- What is needed
Read through the entries below and return each line with the word "output".
-- Opening Marker --
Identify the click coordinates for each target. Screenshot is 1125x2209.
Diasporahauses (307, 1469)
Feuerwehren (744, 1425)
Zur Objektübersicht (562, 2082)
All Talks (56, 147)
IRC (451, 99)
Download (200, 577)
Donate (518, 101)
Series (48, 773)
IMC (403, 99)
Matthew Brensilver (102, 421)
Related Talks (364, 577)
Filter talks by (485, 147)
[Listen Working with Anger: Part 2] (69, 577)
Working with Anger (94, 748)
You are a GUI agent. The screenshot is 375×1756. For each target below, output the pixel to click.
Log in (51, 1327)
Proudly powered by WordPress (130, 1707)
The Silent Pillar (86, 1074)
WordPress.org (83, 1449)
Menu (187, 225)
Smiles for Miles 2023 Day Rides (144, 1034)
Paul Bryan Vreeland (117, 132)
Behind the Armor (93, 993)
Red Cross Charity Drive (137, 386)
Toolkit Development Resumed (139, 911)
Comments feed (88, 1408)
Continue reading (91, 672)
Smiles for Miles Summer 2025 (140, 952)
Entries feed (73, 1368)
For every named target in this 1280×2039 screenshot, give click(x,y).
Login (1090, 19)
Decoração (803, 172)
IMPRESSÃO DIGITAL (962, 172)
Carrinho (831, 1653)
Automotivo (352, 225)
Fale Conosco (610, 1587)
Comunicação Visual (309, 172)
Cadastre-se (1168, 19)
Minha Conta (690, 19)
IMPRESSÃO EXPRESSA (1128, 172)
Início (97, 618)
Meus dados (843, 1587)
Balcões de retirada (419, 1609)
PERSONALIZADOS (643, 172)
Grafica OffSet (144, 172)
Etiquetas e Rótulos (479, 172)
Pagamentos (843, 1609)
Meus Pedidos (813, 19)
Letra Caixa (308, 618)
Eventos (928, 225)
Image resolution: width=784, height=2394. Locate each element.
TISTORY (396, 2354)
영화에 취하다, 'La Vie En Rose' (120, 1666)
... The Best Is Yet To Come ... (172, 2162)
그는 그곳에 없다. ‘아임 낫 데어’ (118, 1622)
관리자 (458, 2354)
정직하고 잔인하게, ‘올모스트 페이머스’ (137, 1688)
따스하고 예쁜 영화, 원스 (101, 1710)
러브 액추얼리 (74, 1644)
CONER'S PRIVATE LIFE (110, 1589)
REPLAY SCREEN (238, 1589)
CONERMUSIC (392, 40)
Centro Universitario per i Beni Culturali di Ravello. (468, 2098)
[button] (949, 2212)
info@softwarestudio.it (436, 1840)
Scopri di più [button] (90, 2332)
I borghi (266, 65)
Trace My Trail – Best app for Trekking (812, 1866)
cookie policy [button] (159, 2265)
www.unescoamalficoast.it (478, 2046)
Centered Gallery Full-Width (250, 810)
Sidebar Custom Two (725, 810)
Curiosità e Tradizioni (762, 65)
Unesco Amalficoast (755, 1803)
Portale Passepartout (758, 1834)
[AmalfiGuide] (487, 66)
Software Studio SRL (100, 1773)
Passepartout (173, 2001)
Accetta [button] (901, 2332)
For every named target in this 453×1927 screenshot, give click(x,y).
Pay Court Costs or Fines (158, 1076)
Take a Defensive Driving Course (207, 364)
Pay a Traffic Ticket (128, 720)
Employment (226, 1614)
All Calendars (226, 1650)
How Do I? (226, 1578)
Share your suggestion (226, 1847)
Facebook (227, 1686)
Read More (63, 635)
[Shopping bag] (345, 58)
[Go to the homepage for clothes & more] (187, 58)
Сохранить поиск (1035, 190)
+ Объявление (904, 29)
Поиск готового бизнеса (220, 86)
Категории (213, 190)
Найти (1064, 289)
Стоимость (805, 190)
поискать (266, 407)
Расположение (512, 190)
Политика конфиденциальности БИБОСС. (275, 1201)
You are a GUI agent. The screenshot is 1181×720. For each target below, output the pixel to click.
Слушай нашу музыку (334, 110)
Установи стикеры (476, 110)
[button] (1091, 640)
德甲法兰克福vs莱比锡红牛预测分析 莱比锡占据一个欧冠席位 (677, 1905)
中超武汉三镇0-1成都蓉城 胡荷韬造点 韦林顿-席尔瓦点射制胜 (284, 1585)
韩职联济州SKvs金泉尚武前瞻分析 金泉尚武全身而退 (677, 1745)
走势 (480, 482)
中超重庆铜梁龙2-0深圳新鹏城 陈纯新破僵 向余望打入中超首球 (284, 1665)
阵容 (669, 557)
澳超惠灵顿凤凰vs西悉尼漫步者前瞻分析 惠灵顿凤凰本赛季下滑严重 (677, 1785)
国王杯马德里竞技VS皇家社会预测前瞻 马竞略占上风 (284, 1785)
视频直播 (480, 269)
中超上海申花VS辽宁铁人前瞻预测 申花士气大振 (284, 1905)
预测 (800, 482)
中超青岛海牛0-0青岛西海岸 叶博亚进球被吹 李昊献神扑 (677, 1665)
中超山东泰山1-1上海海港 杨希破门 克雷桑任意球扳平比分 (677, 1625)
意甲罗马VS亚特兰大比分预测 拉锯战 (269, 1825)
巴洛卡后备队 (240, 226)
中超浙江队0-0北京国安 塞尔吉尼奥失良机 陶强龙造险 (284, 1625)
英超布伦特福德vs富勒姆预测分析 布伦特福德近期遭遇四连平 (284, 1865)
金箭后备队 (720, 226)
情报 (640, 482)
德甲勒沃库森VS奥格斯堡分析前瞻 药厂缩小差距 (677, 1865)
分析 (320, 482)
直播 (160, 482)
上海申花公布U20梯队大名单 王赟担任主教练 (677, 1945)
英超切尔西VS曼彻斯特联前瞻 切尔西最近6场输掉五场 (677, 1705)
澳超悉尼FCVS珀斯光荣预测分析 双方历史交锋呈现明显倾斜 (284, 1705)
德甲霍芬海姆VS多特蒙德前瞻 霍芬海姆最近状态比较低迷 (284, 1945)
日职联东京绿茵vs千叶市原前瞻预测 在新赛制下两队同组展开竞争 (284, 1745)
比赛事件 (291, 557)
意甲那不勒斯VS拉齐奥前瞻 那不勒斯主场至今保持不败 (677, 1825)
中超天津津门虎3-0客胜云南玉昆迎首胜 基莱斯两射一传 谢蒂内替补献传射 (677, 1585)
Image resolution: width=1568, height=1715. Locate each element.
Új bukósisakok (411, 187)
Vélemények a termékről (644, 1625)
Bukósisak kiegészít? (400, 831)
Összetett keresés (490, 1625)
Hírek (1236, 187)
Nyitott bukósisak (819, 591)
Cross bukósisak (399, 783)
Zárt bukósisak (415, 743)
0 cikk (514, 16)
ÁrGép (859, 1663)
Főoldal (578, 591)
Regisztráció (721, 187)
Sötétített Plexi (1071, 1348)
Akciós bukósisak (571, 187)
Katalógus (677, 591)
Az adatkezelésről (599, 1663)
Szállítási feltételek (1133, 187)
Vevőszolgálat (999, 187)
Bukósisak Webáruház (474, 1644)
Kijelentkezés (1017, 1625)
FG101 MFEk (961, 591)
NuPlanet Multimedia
-- Closing Marker --
- Answer area
You are a GUI agent. The screenshot is 375×1756. For each target below, output the pixel to click.
You are a GUI agent. The screenshot is 1181×720. For each target below, output the pixel to click.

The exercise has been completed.